Unitarily inequivalent quantum cosmological bouncing models

TL;DR

This paper investigates the ambiguity in variable choice during quantization of bouncing cosmological models, revealing potential predictability issues that are less prominent in inflationary scenarios due to their monotonic scale factor behavior.

Contribution

It demonstrates that unitarily inequivalent quantizations in bouncing models can lead to incompatible predictions, highlighting a fundamental ambiguity absent in inflationary models.

Findings

Ambiguity in variable choice affects quantum predictions in bouncing models.

Inflationary models avoid this ambiguity due to monotonic scale factor.

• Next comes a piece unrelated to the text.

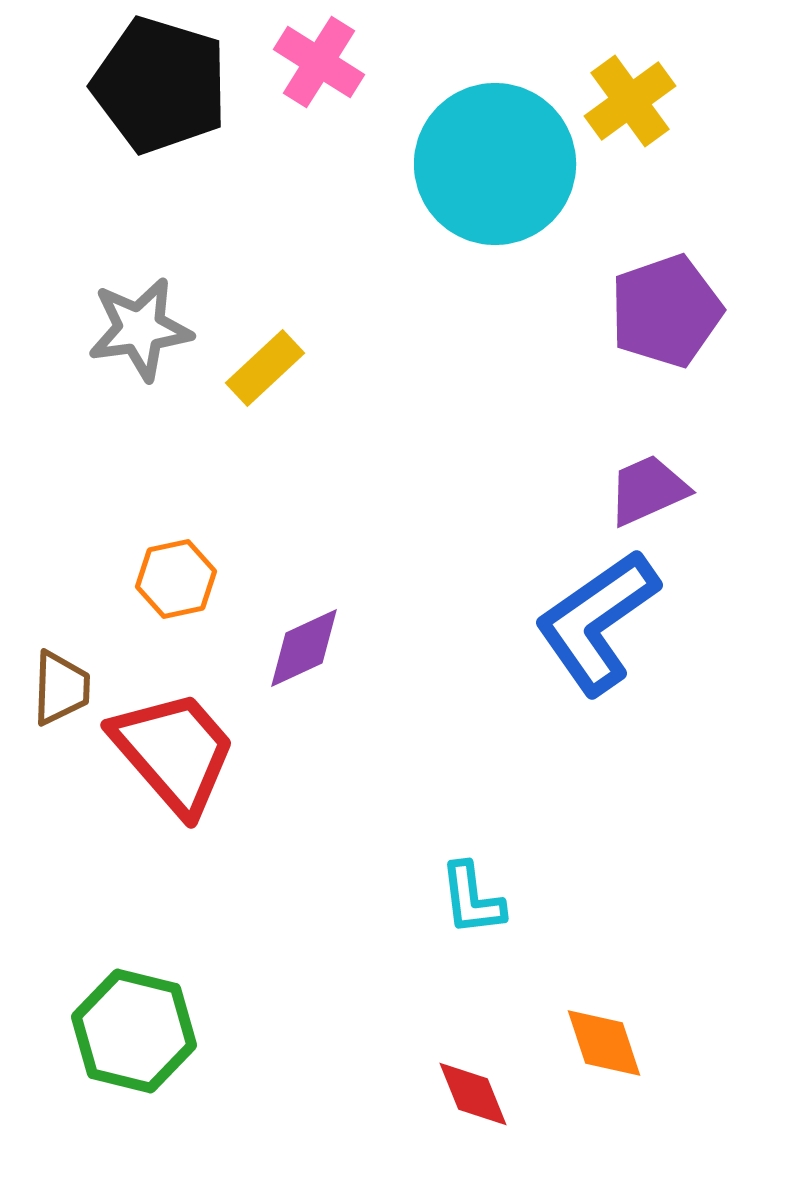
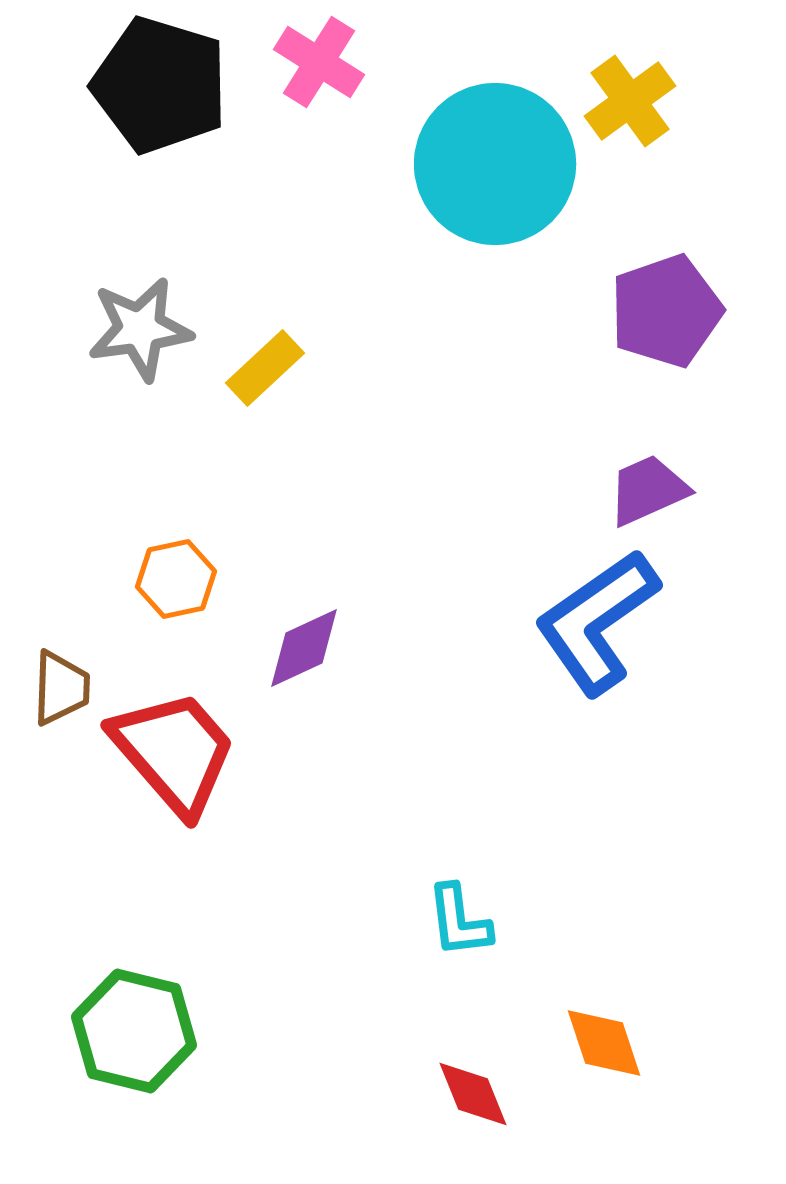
cyan L-shape: moved 13 px left, 22 px down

Bouncing scenarios may face predictability issues because of this ambiguity.

Abstract

By quantising the background as well as the perturbations in a simple one fluid model, we show that there exists an ambiguity in the choice of relevant variables, potentially leading to incompatible observational physical predictions. In a classical or quantum inflationary background, the exact same canonical transformations lead to unique predictions, so the ambiguity we put forward demands a semiclassical background with a sufficiently strong departure from classical evolution. The latter condition happens to be satisfied in bouncing scenarios, which may thus be having predictability issues. Inflationary models could evade such a problem because of the monotonic behavior of their scale factor; they do, however, initiate from a singular state which bouncing scenarios aim at solving.